Physical and social betterment are worthy aims, but wider-issues are troubling men's minds. A century of amazing progress in science and knowledge, and in man's control over the processes and forces of Nature, seems to have failed to increase his control over his own nature. A second devastating war threatens to destroy the material gifts of knowledge and to release a flood of passions which, as General Smuts has said, will, if unchecked, destroy the-rights and liberties of the individual and the ideals of man's ethical and spiritual life.

Respect for free human personality, both as a right and because of its imperative value to society, has been the theme of this address, but it must not find its limit between man and man nor between man and his community. In the wider developing world community that is our ultimate goal, we hope to find the independence and free development of the individual state valued as well as preserved.
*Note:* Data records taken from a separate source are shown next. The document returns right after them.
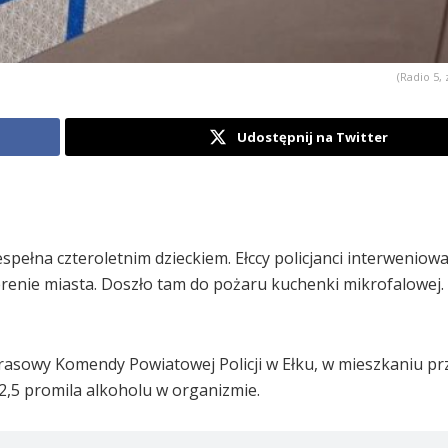
(Radio 5, 
Udostępnij na Twitter
espełna czteroletnim dzieckiem. Ełccy policjanci interweniowa
erenie miasta. Doszło tam do pożaru kuchenki mikrofalowej.
prasowy Komendy Powiatowej Policji w Ełku, w mieszkaniu p
 2,5 promila alkoholu w organizmie.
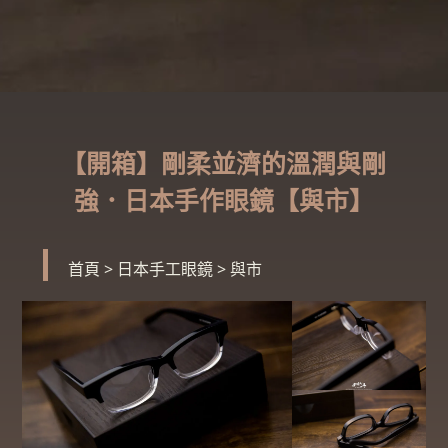
【開箱】剛柔並濟的溫潤與剛
強．日本手作眼鏡【與市】
首頁
>
日本手工眼鏡
>
與市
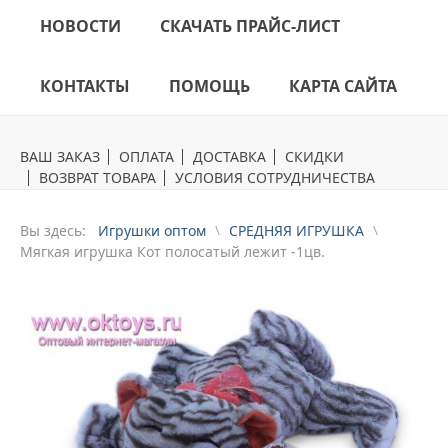
НОВОСТИ
СКАЧАТЬ ПРАЙС-ЛИСТ
КОНТАКТЫ
ПОМОЩЬ
КАРТА САЙТА
ВАШ ЗАКАЗ
ОПЛАТА
ДОСТАВКА
СКИДКИ
ВОЗВРАТ ТОВАРА
УСЛОВИЯ СОТРУДНИЧЕСТВА
Вы здесь:
Игрушки оптом
СРЕДНЯЯ ИГРУШКА
Mягкая игрушка Кот полосатый лежит -1цв.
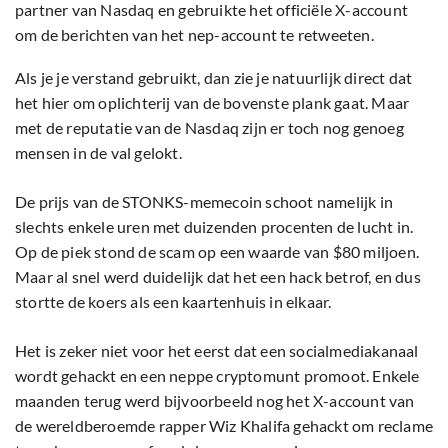
partner van Nasdaq en gebruikte het officiële X-account
om de berichten van het nep-account te retweeten.
Als je je verstand gebruikt, dan zie je natuurlijk direct dat
het hier om oplichterij van de bovenste plank gaat. Maar
met de reputatie van de Nasdaq zijn er toch nog genoeg
mensen in de val gelokt.
De prijs van de STONKS-memecoin schoot namelijk in
slechts enkele uren met duizenden procenten de lucht in.
Op de piek stond de scam op een waarde van $80 miljoen.
Maar al snel werd duidelijk dat het een hack betrof, en dus
stortte de koers als een kaartenhuis in elkaar.
Het is zeker niet voor het eerst dat een socialmediakanaal
wordt gehackt en een neppe cryptomunt promoot. Enkele
maanden terug werd bijvoorbeeld nog het X-account van
de wereldberoemde rapper Wiz Khalifa gehackt om reclame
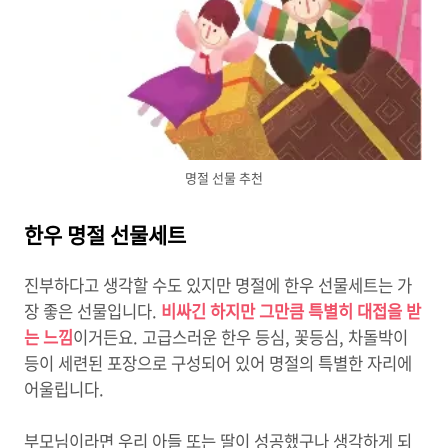
명절 선물 추천
한우 명절 선물세트
진부하다고 생각할 수도 있지만 명절에 한우 선물세트는 가
장 좋은 선물입니다.
비싸긴 하지만 그만큼 특별히 대접을 받
는 느낌
이거든요. 고급스러운 한우 등심, 꽃등심, 차돌박이
등이 세련된 포장으로 구성되어 있어 명절의 특별한 자리에
어울립니다.
부모님이라면 우리 아들 또는 딸이 성공했구나 생각
하게 되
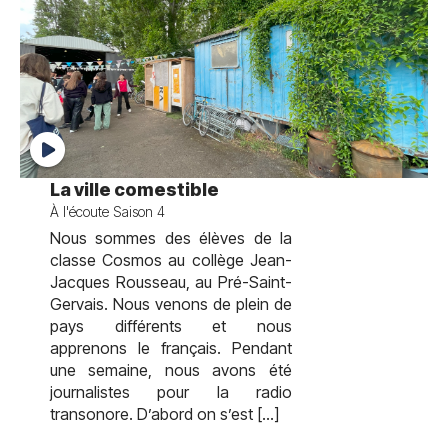
test
La ville comestible
À l'écoute Saison 4
Nous sommes des élèves de la
classe Cosmos au collège Jean-
Jacques Rousseau, au Pré-Saint-
Gervais. Nous venons de plein de
pays différents et nous
apprenons le français. Pendant
une semaine, nous avons été
journalistes pour la radio
transonore. D’abord on s’est […]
Even more must this understanding be cultivated between the different categories of human thought and experience. It is our nature or our inclination to seek our explanations of conflicting issues in a single comprehensive cause, and to believe that one category of experience is fundamental. We are given, too, to finding the causes of human misunderstanding in the ways of thinking, usually only partly understood, of others. Religion may see in science a material reality devoid of ethics and ideals; science may find religion holding to material beliefs devoid of scientific reality; and each believes that truth will make man free!

Is mutual exclusiveness inevitable here? Surely not if each will recognise some part of its own truth and value in the other; surely not if we recognise that, although the compelling influences in our-individual and social lives, religion, science, art and philosophy, may follow different modes of experience, they should not be exclusive, but should endeavour to find the highest common measure of integration with one another. Freedom, the “recognition of necessity” will then issue not only in the recognition of the individuality of others, but also in the recognition that individual approaches to truth are not necessarily less real one than the other.

Understanding this, mankind's intellectual and emotional disciplines, no less than man himself, will each share in the human and divine recognition of the value of that individual personality whose service is perfect freedom.